[Collected data entries]
>>>
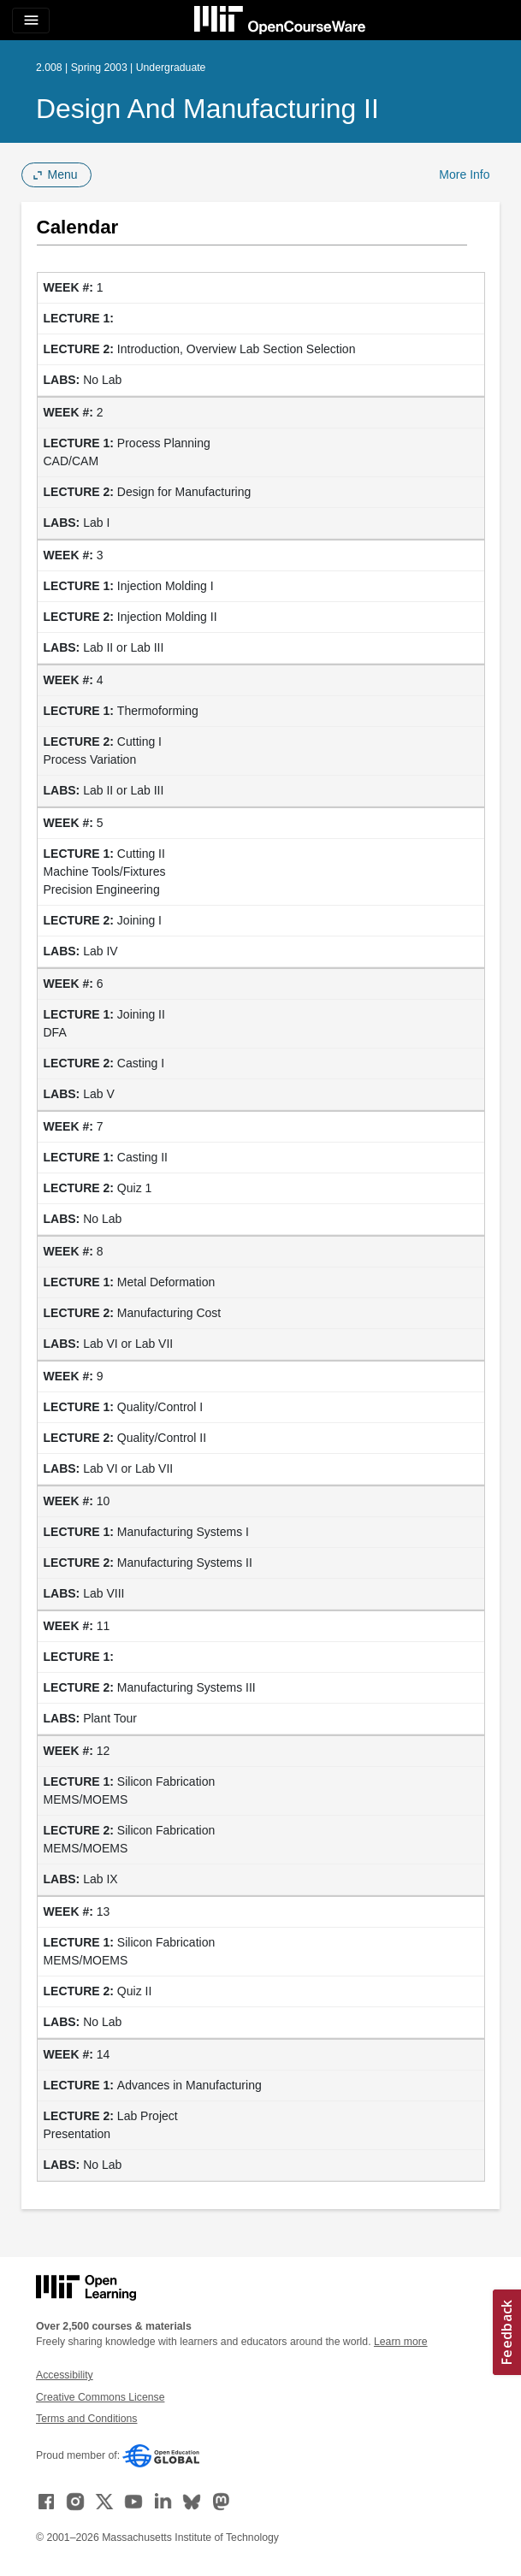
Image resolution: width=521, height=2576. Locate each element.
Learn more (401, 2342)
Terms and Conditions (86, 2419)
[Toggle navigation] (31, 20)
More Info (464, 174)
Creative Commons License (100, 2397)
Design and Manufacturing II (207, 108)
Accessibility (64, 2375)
<<<
→ **Task description**
The records above should be returned exactly; no image belongs in the copy.

→ **Solution**
Image resolution: width=521, height=2576. Locate each element.
Learn more (401, 2342)
Terms and Conditions (86, 2419)
[Toggle navigation] (31, 20)
More Info (464, 174)
Creative Commons License (100, 2397)
Design and Manufacturing II (207, 108)
Accessibility (64, 2375)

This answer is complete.